第30話
「僕!? デート?」
「やっぱ覚えてないか」
「なんで我々が代弁しなくちゃいけないんでしょう」
やはり忘れている勲。代わりに聞き届けてくれた三人から聞いて初めて知る。
「えぇー!? 終わったと思ったのに…」
「男の娘の格好でデートしてほしいんだって」
「しかもそれ!?」ホント何も覚えていないようである。
「えー…。まいったな」
「いいじゃん、一日くらい」サラッと言われる。
「他人事だと思って簡単に…」
あの日で一大事は終了していたと思っていたが、状況は違った。自分が覚えていないだけでまだ続いていた。寝耳に水。さてどうしたものか。頭の中は完全に白紙。
「デートプランはこっちで練っていいっていわれてますから、楽ですよ」
「まぁ、それなら…。って、そこは問題じゃないですよ。えー、またー…」
その「また」が会うことに対してなのか女装することに対してなのか。どちらかはわからない。どちらもかもしれないが。
「私たち土下座までされちゃったんで、いいってことにしておきましたから」
「え!?」善処だがすでにOK判定。逃げ道はない。
「それと、明日なんですけど。撮影会行きますよ」
「え!?」もいっちょ別の切り口で切り込みが入る。
「撮影会って、何で僕が? え、前みたいなイベントですか?」
「いや、ねえさん主催の個人的な撮影会。だから心配しないで、万人の目には晒されないから」
「あぁ、なら…ってちがーう!!」忙しいな色々とこの男も。
「衣装ももう準備できてますから安心してください。大丈夫、いつもお世話になってるので私と真白で衣装代は出しました」
「変なところで気を遣っていただいて嬉しいやら悲しいやら…」
退路は断たれた。もう従うしかない。久しぶりに一人街へ繰り出し本屋巡りと人間観察でもしようと考えていた勲だが、あえなく終了。諦めて地震からそっちの話題に乗っかることにする。

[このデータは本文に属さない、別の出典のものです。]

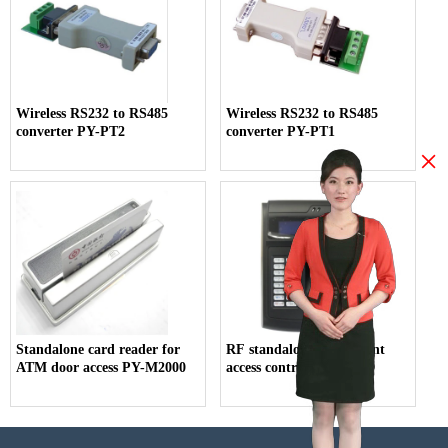
Wireless RS232 to RS485
Wireless RS232 to RS485
converter PY-PT2
converter PY-PT1
×
Standalone card reader for
RF standalone fingerprint
ATM door access PY-M2000
access control PY-AC119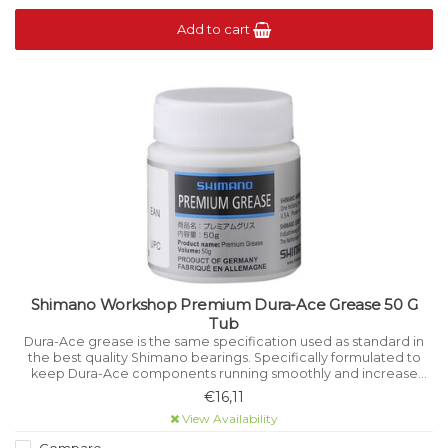
Add to cart
Shimano Workshop Premium Dura-Ace Grease 50 G
Tub
Dura-Ace grease is the same specification used as standard in
the best quality Shimano bearings. Specifically formulated to
keep Dura-Ace components running smoothly and increase
their life. Keeps parts rust and corrosion free.
€16,11
View Availability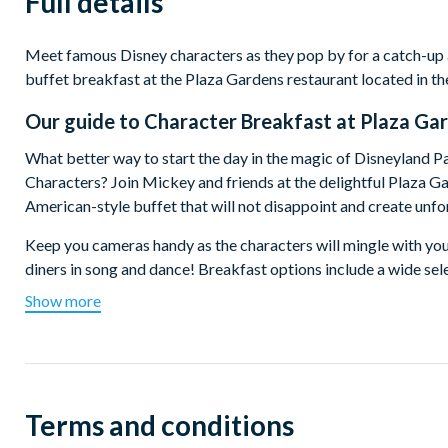
Full details
Meet famous Disney characters as they pop by for a catch-up
buffet breakfast at the Plaza Gardens restaurant located in th
Our guide to
Character Breakfast at Plaza Gar
What better way to start the day in the magic of Disneyland P
Characters? Join Mickey and friends at the delightful Plaza Ga
American-style buffet that will not disappoint and create un
Keep you cameras handy as the characters will mingle with you
diners in song and dance! Breakfast options include a wide sele
cheese, smoked salmon, pancakes, fruit juice and hot drinks.
Show more
There are two sittings available at 8.15am or 9.45am. Disney
Terms and conditions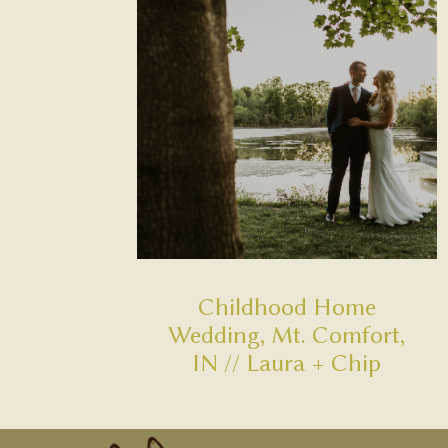
Childhood Home
Wedding, Mt. Comfort,
IN // Laura + Chip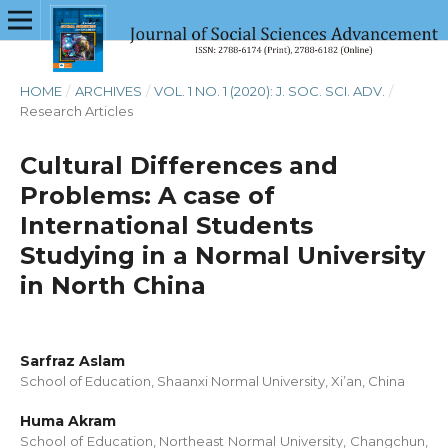
HOME
/
ARCHIVES
/
VOL. 1 NO. 1 (2020): J. SOC. SCI. ADV.
/
Research Articles
Cultural Differences and
Problems: A case of
International Students
Studying in a Normal University
in North China
Sarfraz Aslam
School of Education, Shaanxi Normal University, Xi’an, China
Huma Akram
School of Education, Northeast Normal University, Changchun,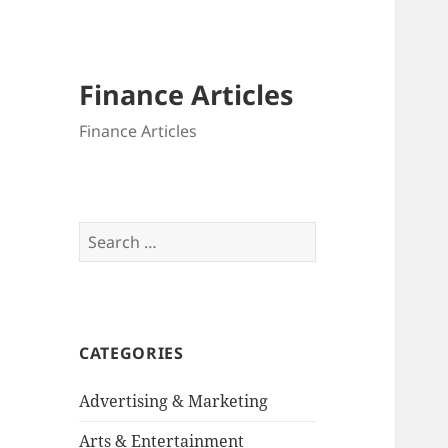
Finance Articles
Finance Articles
Search
for:
CATEGORIES
Advertising & Marketing
Arts & Entertainment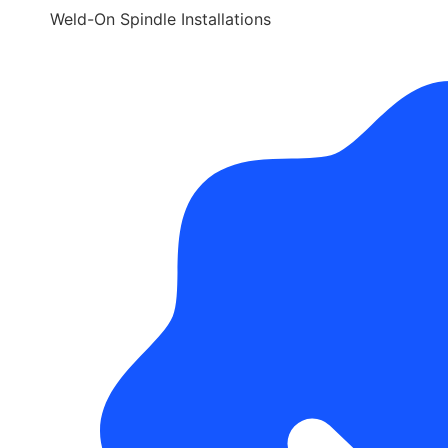
Weld-On Spindle Installations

「デートのことはわかりました。で、明日の撮影会で何するんですか?」
「女子力磨き」
「…ん?」当然の疑問符。
「こういうことらしい。女の子として参加して、明日のカメラマンを全て騙しきる。まぁ前のイベントとやること一緒だよね。その、デートの希望ってのが、町村君の女の子としての姿でしてほしいらしくてさ。だったら徹底的になり切ってもらおうじゃないかと、このお二人の考えなわけよ」志帆が端的に説明してくれる。
「あー、納得です。したくないですけど」
「もう、昨日なんか男の娘の格好してるくせに、完全に男出してるじゃん。見ていて悲しかったよ我々は」嘆く二人。
「あれは、なんというか。自分を誤魔化すための苦肉の策というか…」
「やるなら完璧にせい」コスプレイヤーのサガとでもいうべきか。佑奈と真白はそれでは納得できないらしい。
「というわけだ」志帆の通訳終了。
「…。僕、東京に来て大学生やってるはずなんですけど」
「ま、趣味の一つだ。楽しもう」両肩をポンと叩かれる。
「兄と同じ道だけは死んでも辿りたくありません…」
寄っていってるのは確か。後は覚醒するかしないかの問題。
「じゃあ、そういうことで。私そろそろ帰るね。明日朝9時くらいには迎えに来るから、準備よろしくね」
「はーい。ありがとうございます」
「すいません。なんか巻きこんじゃって」志帆に詫びる。
「いいよ。君らといると飽きない、楽しいから」
にっこりほほ笑んで返してくれる志帆。世辞なんかではない、心からの言葉。妹分の二人と、少なからず好意のある勲。志帆の中では、既に気の置けない友人としてこの三人は据えられている。人柄とは自然に人を集めるものである。
志帆が部屋を後にする。その後まもなく勲も同様に一旦帰宅の途に就く。帰り際、あまりに落ち込んでいる風に見えたのか、二人から「怒ってる?」なんて聞かれた勲。「それはないですよ」と、こちらも嘘では出せない笑顔を二人に向ける。少しやりすぎたかもと感じていた佑奈と真白は、心の曇りがとれたのか、帰り際の勲に飛びつき抱き着く。やはりこの男、幸せ以外の何物でもない。